- Work item
Output every entry below word for word, minus the images.

Page-level text extractions
►
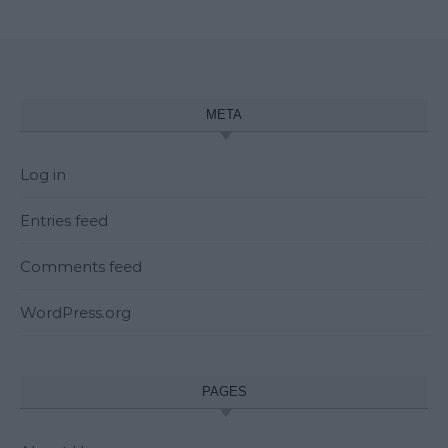
META
Log in
Entries feed
Comments feed
WordPress.org
PAGES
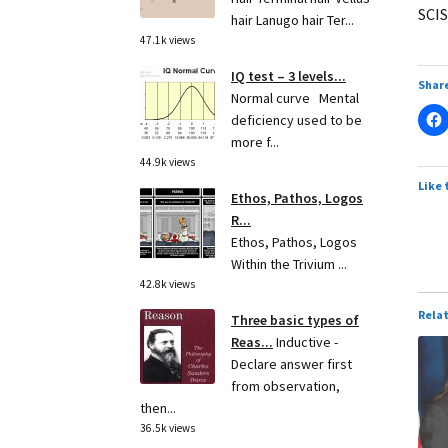
SCIS
hair Lanugo hair Ter...
47.1k views
IQ test – 3 levels...
Share
Normal curve Mental
deficiency used to be
more f...
44.9k views
Like 
Ethos, Pathos, Logos
R...
Ethos, Pathos, Logos
Within the Trivium ...
42.8k views
Rela
Three basic types of
Reas...
Inductive -
Declare answer first
from observation,
then...
36.5k views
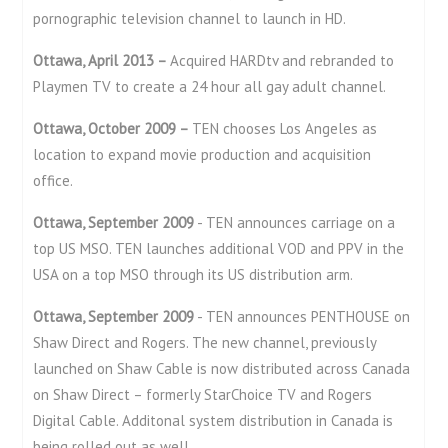
pornographic television channel to launch in HD.
Ottawa, April 2013 –
Acquired HARDtv and rebranded to
Playmen TV to create a 24 hour all gay adult channel.
Ottawa, October 2009 –
TEN chooses Los Angeles as
location to expand movie production and acquisition
office.
Ottawa, September 2009
- TEN announces carriage on a
top US MSO. TEN launches additional VOD and PPV in the
USA on a top MSO through its US distribution arm.
Ottawa, September 2009
- TEN announces PENTHOUSE on
Shaw Direct and Rogers. The new channel, previously
launched on Shaw Cable is now distributed across Canada
on Shaw Direct – formerly StarChoice TV and Rogers
Digital Cable. Additonal system distribution in Canada is
being rolled out as well.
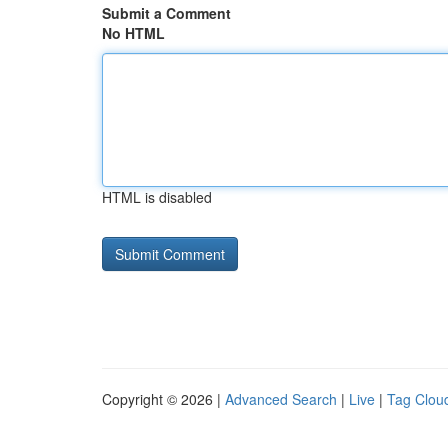
Submit a Comment
No HTML
HTML is disabled
Copyright © 2026 |
Advanced Search
|
Live
|
Tag Clou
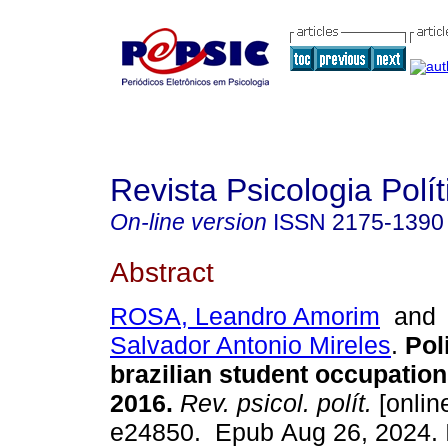
Revista Psicologia Polít
On-line version
ISSN
2175-1390
Abstract
ROSA, Leandro Amorim
an
Salvador Antonio Mireles
.
Poli
brazilian student occupation
2016.
Rev. psicol. polít.
[online
e24850. Epub Aug 26, 2024.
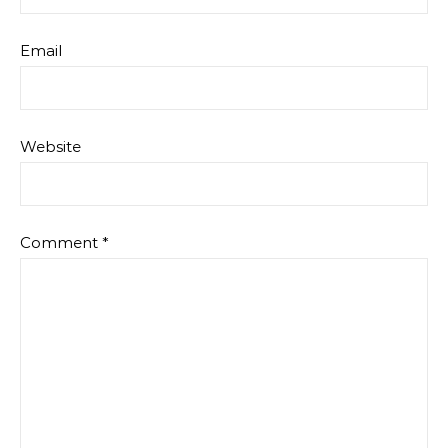
Email
Website
Comment
*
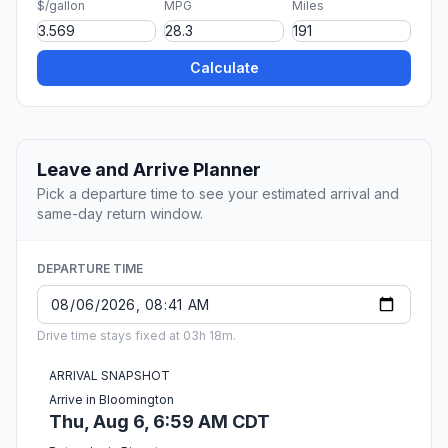
$/gallon
MPG
Miles
Calculate
Leave and Arrive Planner
Pick a departure time to see your estimated arrival and
same-day return window.
DEPARTURE TIME
Drive time stays fixed at 03h 18m.
ARRIVAL SNAPSHOT
Arrive in Bloomington
Thu, Aug 6, 6:59 AM CDT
◄
- Answer box
META
Log in
Entries feed
Comments feed
WordPress.org
PAGES
SCIS
hair Lanugo hair Ter...
47.1k views
IQ test – 3 levels...
Share
Normal curve Mental
deficiency used to be
more f...
44.9k views
Like 
Ethos, Pathos, Logos
R...
Ethos, Pathos, Logos
Within the Trivium ...
42.8k views
Rela
Three basic types of
Reas...
Inductive -
Declare answer first
from observation,
then...
36.5k views
pornographic television channel to launch in HD.
Ottawa, April 2013 –
Acquired HARDtv and rebranded to
Playmen TV to create a 24 hour all gay adult channel.
Ottawa, October 2009 –
TEN chooses Los Angeles as
location to expand movie production and acquisition
office.
Ottawa, September 2009
- TEN announces carriage on a
top US MSO. TEN launches additional VOD and PPV in the
USA on a top MSO through its US distribution arm.
Ottawa, September 2009
- TEN announces PENTHOUSE on
Shaw Direct and Rogers. The new channel, previously
launched on Shaw Cable is now distributed across Canada
on Shaw Direct – formerly StarChoice TV and Rogers
Digital Cable. Additonal system distribution in Canada is
being rolled out as well.
Submit a Comment
No HTML
HTML is disabled
Copyright © 2026 |
Advanced Search
|
Live
|
Tag Clou
Revista Psicologia Polít
On-line version
ISSN
2175-1390
Abstract
ROSA, Leandro Amorim
an
Salvador Antonio Mireles
.
Poli
brazilian student occupation
2016.
Rev. psicol. polít.
[online
e24850. Epub Aug 26, 2024.
Email
Website
Comment
*
$/gallon
MPG
Miles
Calculate
Leave and Arrive Planner
Pick a departure time to see your estimated arrival and
same-day return window.
DEPARTURE TIME
Drive time stays fixed at 03h 18m.
ARRIVAL SNAPSHOT
Arrive in Bloomington
Thu, Aug 6, 6:59 AM CDT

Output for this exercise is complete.